Depuis une vingtaine d’années, les industries canadiennes semblent avoir tiré profit de la numérisation. Bien que les données ne semblent pas indiquer un lien de cause à effet, elles montrent que la numérisation est liée à une plus forte croissance de la productivité du travail. Les industries qui ont davantage intégré les technologies numériques à leurs activités ont été moins durement touchées par la pandémie de COVID-19 et ont démontré une plus grande résilience que les autres industries. Cette situation est sans doute le résultat de la souplesse et de l’adaptabilité qu’offre la numérisation (p. ex. infrastructure ou plateformes numériques déjà en place, meilleure capacité de télétravail [Deng, Morissette et Messacar, 2020]).

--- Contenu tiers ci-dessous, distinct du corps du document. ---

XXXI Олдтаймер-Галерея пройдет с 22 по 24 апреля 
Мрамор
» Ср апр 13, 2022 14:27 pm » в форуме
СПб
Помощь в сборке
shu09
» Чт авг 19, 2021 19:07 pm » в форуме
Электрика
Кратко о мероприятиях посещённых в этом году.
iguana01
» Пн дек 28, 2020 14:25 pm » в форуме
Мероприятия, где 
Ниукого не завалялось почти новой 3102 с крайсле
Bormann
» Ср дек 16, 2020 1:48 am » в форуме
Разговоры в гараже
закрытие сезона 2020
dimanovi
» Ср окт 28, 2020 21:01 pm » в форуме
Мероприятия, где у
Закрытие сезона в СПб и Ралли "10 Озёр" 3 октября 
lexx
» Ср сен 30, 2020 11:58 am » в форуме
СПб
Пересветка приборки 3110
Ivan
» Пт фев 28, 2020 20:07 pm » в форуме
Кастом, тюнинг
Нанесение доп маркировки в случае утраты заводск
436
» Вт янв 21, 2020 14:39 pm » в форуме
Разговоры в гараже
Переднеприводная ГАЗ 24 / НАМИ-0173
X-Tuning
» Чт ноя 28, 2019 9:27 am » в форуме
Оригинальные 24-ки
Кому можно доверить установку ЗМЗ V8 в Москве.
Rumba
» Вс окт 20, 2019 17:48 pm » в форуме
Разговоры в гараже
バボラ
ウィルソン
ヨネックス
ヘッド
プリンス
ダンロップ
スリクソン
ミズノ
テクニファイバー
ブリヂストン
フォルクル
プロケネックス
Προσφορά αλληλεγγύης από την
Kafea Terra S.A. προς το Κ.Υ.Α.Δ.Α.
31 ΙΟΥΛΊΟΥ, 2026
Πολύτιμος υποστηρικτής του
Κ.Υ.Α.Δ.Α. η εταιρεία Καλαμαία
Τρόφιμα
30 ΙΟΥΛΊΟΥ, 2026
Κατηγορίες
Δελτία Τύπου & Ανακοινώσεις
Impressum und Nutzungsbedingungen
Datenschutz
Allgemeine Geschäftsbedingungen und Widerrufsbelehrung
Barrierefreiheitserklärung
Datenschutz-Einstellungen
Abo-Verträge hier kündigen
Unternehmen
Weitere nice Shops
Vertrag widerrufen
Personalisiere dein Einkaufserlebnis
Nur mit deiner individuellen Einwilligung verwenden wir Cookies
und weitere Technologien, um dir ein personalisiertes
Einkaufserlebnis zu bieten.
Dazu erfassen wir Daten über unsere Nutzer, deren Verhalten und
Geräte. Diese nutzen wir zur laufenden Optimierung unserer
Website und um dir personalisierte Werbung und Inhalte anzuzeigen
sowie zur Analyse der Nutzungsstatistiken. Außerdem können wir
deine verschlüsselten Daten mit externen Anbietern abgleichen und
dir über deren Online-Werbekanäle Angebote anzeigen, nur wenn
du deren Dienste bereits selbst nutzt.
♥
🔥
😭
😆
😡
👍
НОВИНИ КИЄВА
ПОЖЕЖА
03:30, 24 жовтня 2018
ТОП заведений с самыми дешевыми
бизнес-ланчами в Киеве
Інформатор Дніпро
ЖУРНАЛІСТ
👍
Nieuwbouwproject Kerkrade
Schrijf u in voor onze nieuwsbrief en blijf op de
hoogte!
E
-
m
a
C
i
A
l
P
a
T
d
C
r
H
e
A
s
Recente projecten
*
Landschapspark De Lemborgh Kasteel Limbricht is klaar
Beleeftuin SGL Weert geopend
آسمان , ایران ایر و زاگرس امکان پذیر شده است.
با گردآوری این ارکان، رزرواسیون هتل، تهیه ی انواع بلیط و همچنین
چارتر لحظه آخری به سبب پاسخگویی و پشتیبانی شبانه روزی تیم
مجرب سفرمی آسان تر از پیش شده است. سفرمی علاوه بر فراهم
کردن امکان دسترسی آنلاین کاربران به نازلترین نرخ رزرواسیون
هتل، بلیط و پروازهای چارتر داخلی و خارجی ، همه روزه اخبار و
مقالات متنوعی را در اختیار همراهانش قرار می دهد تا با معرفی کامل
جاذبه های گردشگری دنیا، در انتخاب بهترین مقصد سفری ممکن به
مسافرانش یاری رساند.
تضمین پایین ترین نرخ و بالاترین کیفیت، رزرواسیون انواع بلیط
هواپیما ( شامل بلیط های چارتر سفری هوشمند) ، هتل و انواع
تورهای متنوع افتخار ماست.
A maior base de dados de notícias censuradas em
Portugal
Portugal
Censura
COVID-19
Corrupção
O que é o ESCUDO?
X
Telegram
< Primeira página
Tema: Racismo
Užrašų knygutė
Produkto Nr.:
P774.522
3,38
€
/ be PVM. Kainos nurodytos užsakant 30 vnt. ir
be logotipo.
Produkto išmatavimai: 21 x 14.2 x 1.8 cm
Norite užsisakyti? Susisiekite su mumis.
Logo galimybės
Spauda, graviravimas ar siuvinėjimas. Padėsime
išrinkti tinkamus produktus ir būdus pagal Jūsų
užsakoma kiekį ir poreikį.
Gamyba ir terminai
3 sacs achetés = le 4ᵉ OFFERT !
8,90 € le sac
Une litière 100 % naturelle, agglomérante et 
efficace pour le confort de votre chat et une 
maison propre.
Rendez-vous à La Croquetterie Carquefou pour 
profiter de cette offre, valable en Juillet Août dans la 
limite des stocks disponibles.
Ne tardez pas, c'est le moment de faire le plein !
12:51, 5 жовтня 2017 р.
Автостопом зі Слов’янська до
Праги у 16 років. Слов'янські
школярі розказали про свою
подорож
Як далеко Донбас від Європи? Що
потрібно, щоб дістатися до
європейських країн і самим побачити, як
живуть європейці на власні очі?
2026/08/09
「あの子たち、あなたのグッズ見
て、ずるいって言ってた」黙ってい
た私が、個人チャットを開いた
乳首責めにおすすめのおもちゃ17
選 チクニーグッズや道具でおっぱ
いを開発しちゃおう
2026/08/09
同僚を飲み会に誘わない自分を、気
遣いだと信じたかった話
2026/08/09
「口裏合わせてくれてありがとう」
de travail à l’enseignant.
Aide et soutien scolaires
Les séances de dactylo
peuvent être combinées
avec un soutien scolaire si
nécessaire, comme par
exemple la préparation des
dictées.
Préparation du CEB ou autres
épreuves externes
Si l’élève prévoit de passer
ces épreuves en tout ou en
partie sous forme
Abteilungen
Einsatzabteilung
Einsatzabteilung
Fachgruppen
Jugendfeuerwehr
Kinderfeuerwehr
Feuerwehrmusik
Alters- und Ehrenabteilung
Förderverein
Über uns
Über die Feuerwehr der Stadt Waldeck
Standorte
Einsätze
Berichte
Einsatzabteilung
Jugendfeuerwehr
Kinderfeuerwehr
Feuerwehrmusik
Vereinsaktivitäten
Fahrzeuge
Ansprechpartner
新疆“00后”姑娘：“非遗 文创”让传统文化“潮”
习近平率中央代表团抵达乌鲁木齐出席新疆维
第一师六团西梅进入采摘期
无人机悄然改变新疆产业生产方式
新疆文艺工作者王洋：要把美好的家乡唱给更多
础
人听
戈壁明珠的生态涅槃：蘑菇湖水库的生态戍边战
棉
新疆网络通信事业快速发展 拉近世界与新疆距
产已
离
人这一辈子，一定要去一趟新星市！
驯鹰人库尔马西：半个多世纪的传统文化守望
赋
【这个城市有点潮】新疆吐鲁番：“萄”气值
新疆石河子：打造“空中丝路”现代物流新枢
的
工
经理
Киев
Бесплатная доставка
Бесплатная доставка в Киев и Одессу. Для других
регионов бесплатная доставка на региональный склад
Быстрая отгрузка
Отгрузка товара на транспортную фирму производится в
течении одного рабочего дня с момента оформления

La COVID-19 aura probablement des effets à long terme sur notre manière de travailler et de faire des affaires, et la numérisation jouera sans doute un rôle encore plus important dans la reprise et la croissance future. Il sera important de veiller à l’adoption et à la diffusion plus vastes et plus égales des technologies numériques dans l’ensemble des entreprises, en améliorant les méthodes de gestion, les compétences en TIC des travailleurs, et l’arrimage entre les travailleurs et les emplois (Andrews et coll., 2018).

Références

Andrews, D., G. Nicoletti, et C. Timiliotis. 2018. Going digital: What determines technology diffusion among firms? Documents de travail du Département des Affaires économiques de l’OCDE, no 1466.

Baig, A., B. Hall, P. Jenkins, E. Lamarre, et B. McCarthy. 2020. The Covid-19 recovery will be digital: A plan for the first 90 days.

Bloom, N. 2020. How working from home works out.

Conférence des Nations Unies sur le commerce et le développement (CNUCED). 2020. COVID-19 has changed online shopping forever, survey shows.

Deng, Z., R. Morissette, et D. Messacar. 2020. Faire tourner l’économie à distance : le potentiel du travail à domicile pendant et après la COVID-19. Des données aux connaissances, pour bâtir un Canada meilleur. Statistique Canada.

Liu, H., et J. McDonald-Guimond. 2021. « Mesure de l’intensité numérique dans l’économie canadienne ». Rapports économiques et sociaux 2 (3). Statistique Canada.

Statistique Canada, s.d.a. Tableau 14-10-0202-01 Emploi selon l’industrie, données annuelles.

Statistique Canada, s.d.b. Tableau 36-10-0434-03 Produit intérieur brut (PIB) aux prix de base, par industries, moyenne annuelle (x 1 000 000).

Statistique Canada, s.d.c. Tableau 36-10-0434-01 Produit intérieur brut (PIB) aux prix de base, par industries, mensuel (x 1 000 000).